What does measurability mean? - Biased and Inefficient

Attention conservation notice: A long, meandering, and inconclusive attempt to explain why you perhaps shouldn’t worry about a technical issue you almost certainly weren’t worrying about already.

Mathematical proofs in statistics are, in some formal sense, useless. That is, they formally have conditions such as finite moments, boundedness, differentiability or stochastic equicontinuity that either apply to all things in the real world or to none. The proofs are also often formally about infinite sequences; these don’t crop up all that often in data analysis.

Proofs are useful to the extent that the conditions say what you can ignore. That is, showing a remainder term \(r_n(x)\) is \(o_p(1)\) formally means that for every positive \(\epsilon\)
\[\lim_{n\to\infty} \Pr(|r_n(x)|>\epsilon)=0\]
but practically means that in data sets of reasonable size there’s a reasonable hope that ignoring \(r_n(x)\) won’t matter. Continuity assumptions mean that a result is likely to work for functions that don’t jump around too much. Moment bounds mean a variable shouldn’t have too many outliers, and boundedness assumptions mean a transformation shouldn’t create too many outliers.

Asymptotics works surprisingly well in statistics. The Central Limit Theorem appplies to infinite sequences, but means are usually pretty well Normal well before \(n=100\). In principle, sharp bounds for the accuracy of the Normal approximation (such as those given by the Berry–Esseen Theorem) would be better. In practice, though, the Normal approximation to a mean works a whole lot better than the Berry-Esseen bound would suggest.

There’s one mathematical condition that doesn’t at first glance seem to have any approximate meaning: measurability. In most of mathematical statistics any set or function anyone could reasonably be interested in is measurable. In fact, there is a model of set theory (Solovay’s model) in which all sets of real numbers are measurable. While it doesn’t have the Axiom of Choice, it has a weaker version that’s enough for many theoretical purposes. If you care about measurability, you have to care about the difference between the Axiom of Choice and the Axiom of Dependent Choice. If you’re not a set theorist, this is hard. It can feel as if you’re repeating the equivalent of “Four legs good; two legs bad.”

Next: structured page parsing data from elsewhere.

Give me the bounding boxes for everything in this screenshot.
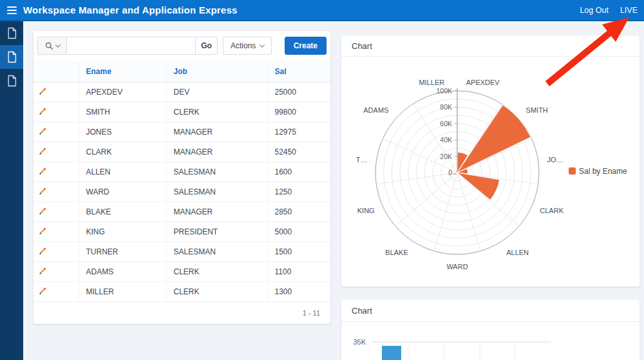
edit-row-button[interactable]: [38, 246, 48, 256]
column-header-job[interactable]: Job: [166, 62, 267, 82]
row-job: MANAGER: [166, 122, 267, 142]
app-header: Workspace Manager and Application Expres…: [0, 0, 644, 21]
edit-pencil-icon: [38, 166, 48, 176]
row-sal: 1600: [267, 162, 330, 182]
svg-text:0: 0: [448, 169, 452, 176]
column-header-sal[interactable]: Sal: [267, 62, 330, 82]
bar-chart: 35K: [341, 322, 639, 360]
row-ename: ALLEN: [79, 162, 166, 182]
edit-pencil-icon: [38, 206, 48, 216]
report-table-body: APEXDEV DEV 25000 SMITH CLERK 99800: [33, 82, 330, 301]
row-sal: 25000: [267, 82, 330, 102]
edit-pencil-icon: [38, 186, 48, 196]
document-icon: [6, 27, 17, 39]
svg-text:ALLEN: ALLEN: [506, 249, 529, 256]
bar-chart-card: Chart 35K: [341, 299, 639, 360]
edit-row-button[interactable]: [38, 186, 48, 196]
report-toolbar: Go Actions Create: [33, 31, 330, 62]
svg-text:Sal by Ename: Sal by Ename: [579, 167, 627, 176]
table-row: CLARK MANAGER 52450: [33, 142, 330, 162]
go-button[interactable]: Go: [196, 37, 218, 55]
sidebar-page-item[interactable]: [0, 45, 23, 69]
edit-pencil-icon: [38, 146, 48, 156]
document-icon: [6, 75, 17, 87]
svg-text:BLAKE: BLAKE: [385, 249, 408, 256]
edit-row-button[interactable]: [38, 126, 48, 136]
row-sal: 2850: [267, 202, 330, 222]
edit-row-button[interactable]: [38, 166, 48, 176]
row-ename: BLAKE: [79, 202, 166, 222]
edit-pencil-icon: [38, 226, 48, 236]
table-row: BLAKE MANAGER 2850: [33, 202, 330, 222]
row-ename: APEXDEV: [79, 82, 166, 102]
row-job: MANAGER: [166, 142, 267, 162]
column-header-ename[interactable]: Ename: [79, 62, 166, 82]
edit-row-button[interactable]: [38, 206, 48, 216]
table-row: SMITH CLERK 99800: [33, 102, 330, 122]
edit-column-header: [33, 62, 79, 82]
svg-text:T…: T…: [356, 156, 368, 164]
svg-text:MILLER: MILLER: [419, 79, 444, 86]
page-title: Workspace Manager and Application Expres…: [23, 5, 237, 15]
log-out-link[interactable]: Log Out: [580, 6, 608, 15]
report-table: Ename Job Sal APEXDEV DEV 25000: [33, 62, 330, 302]
edit-pencil-icon: [38, 246, 48, 256]
svg-text:ADAMS: ADAMS: [363, 106, 388, 114]
edit-row-button[interactable]: [38, 146, 48, 156]
search-icon: [45, 42, 53, 50]
edit-pencil-icon: [38, 126, 48, 136]
chevron-down-icon: [260, 42, 265, 47]
sidebar-page-item[interactable]: [0, 69, 23, 93]
row-ename: TURNER: [79, 242, 166, 261]
edit-pencil-icon: [38, 266, 48, 276]
table-row: APEXDEV DEV 25000: [33, 82, 330, 102]
table-header-row: Ename Job Sal: [33, 62, 330, 82]
svg-text:35K: 35K: [353, 338, 366, 346]
row-job: DEV: [166, 82, 267, 102]
row-job: PRESIDENT: [166, 222, 267, 242]
row-sal: 52450: [267, 142, 330, 162]
edit-row-button[interactable]: [38, 226, 48, 236]
row-ename: JONES: [79, 122, 166, 142]
chevron-down-icon: [55, 42, 60, 47]
sidebar: [0, 21, 23, 360]
row-job: SALESMAN: [166, 182, 267, 202]
actions-button[interactable]: Actions: [223, 37, 272, 55]
live-link[interactable]: LIVE: [620, 6, 638, 15]
search-column-dropdown[interactable]: [37, 37, 67, 55]
row-ename: CLARK: [79, 142, 166, 162]
svg-text:WARD: WARD: [446, 263, 468, 270]
edit-row-button[interactable]: [38, 286, 48, 296]
edit-row-button[interactable]: [38, 106, 48, 116]
row-ename: ADAMS: [79, 261, 166, 281]
row-sal: 1500: [267, 242, 330, 261]
interactive-report-card: Go Actions Create Ename Job Sal: [33, 31, 330, 324]
svg-text:40K: 40K: [440, 136, 452, 144]
create-button[interactable]: Create: [285, 37, 327, 55]
chart-1-title: Chart: [341, 35, 639, 57]
row-ename: MILLER: [79, 281, 166, 301]
svg-text:20K: 20K: [440, 153, 452, 160]
row-job: MANAGER: [166, 202, 267, 222]
row-sal: 1100: [267, 261, 330, 281]
chart-2-title: Chart: [341, 299, 639, 322]
svg-text:JO…: JO…: [547, 156, 564, 164]
svg-text:SMITH: SMITH: [526, 106, 548, 114]
svg-text:100K: 100K: [436, 87, 452, 95]
row-sal: 99800: [267, 102, 330, 122]
pagination-label: 1 - 11: [303, 309, 320, 317]
sidebar-page-item[interactable]: [0, 21, 23, 45]
table-row: WARD SALESMAN 1250: [33, 182, 330, 202]
search-input[interactable]: [67, 37, 196, 55]
menu-icon[interactable]: [0, 0, 23, 20]
table-row: MILLER CLERK 1300: [33, 281, 330, 301]
edit-row-button[interactable]: [38, 86, 48, 96]
actions-label: Actions: [231, 41, 256, 50]
row-job: CLERK: [166, 261, 267, 281]
document-icon: [6, 51, 17, 63]
table-row: JONES MANAGER 12975: [33, 122, 330, 142]
row-ename: WARD: [79, 182, 166, 202]
row-job: CLERK: [166, 102, 267, 122]
edit-row-button[interactable]: [38, 266, 48, 276]
svg-text:60K: 60K: [440, 120, 452, 128]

In a sense, measurability problems are Pythagoras’s fault. He (his followers) found that there wasn’t a number whose square was 2. Later researchers found other gaps between numbers. Even after you decide that all the powers of rational numbers and all the solutions of polynomial equations count as numbers, you still have more gaps than numbers. We’ve decided to just decree that the gaps are numbers too. ‘Constructions’ (and I use that word in the weakest possible sense) of non-measurable sets rely on the way these gaps now constitute nearly all numbers. A non-measurable set or non-measurable function is one that treats gap numbers differently from numbers that have some definite reason for existence. It can’t quite be as simple that, because the Axiom of Constructibility implies non-measurable sets, but it seems like something in that direction. Because we have too many numbers, we have too many sets of numbers, and they can’t all be measurable. Solovay’s model solves this problem by saying that a lot of the sets (including all the non-measurable ones) aren’t really sets, which emphasizes how difficult it’s going to be to translate this into something helpful in statistics.

More evidence that measurability may not mean anything in most contexts comes from Littlewood’s three principles for heuristics in real analysis. The first principle is that a measurable set is ‘almost’ a finite union of intervals and the second principle is that an integrable measurable function is ‘almost’ continuous: that is, the practical approximations to measurability are basically the same as the practical approximations to continuity. Measurability is heuristically just a slightly weaker version of continuity. That’s more or less what Robins and Ritov argue in their 1997 paper “Towards a curse-of-dimensionality-appropriate asymptotics for semiparametric models.” Their point is that data in high dimensional spaces is always going to be sparse, so that continuity doesn’t buy you anything at reasonable sample sizes, and measurability is the right model for what you can really assume. Even so, they are using ‘measurable’ to mean ‘basically anything’.

The only examples I know of where measurability fails and you care are in really, really big spaces. Suppose you have a random number uniformly distributed on \(\[0,1\]\) and consider the random empirical distribution function that results. There are good reasons why you might want to use the uniform metric on distribution functions – taking advantage of the Glivenko–Cantelli theorem – but if you do, the map from random numbers to random distribution functions is not measurable. Because the uniform metric on distribution functions doesn’t care which \(x\)s are close to each other, you can find an open set of distribution functions with jumps at any set of values. If the map were measurable, this would imply all subsets of \([0,1]\) were measurable, and that won’t fly.

In this example measurability is a property that random distribution functions have under the Skorohod topology but not under the uniform topology. Potentially that gives us a lever to find a way to say something about what sort of property it is and why we should care. But, after all this, I’m still not sure whether measurability is sometimes a useful approximate property or whether it’s a purely formal property. Math is hard.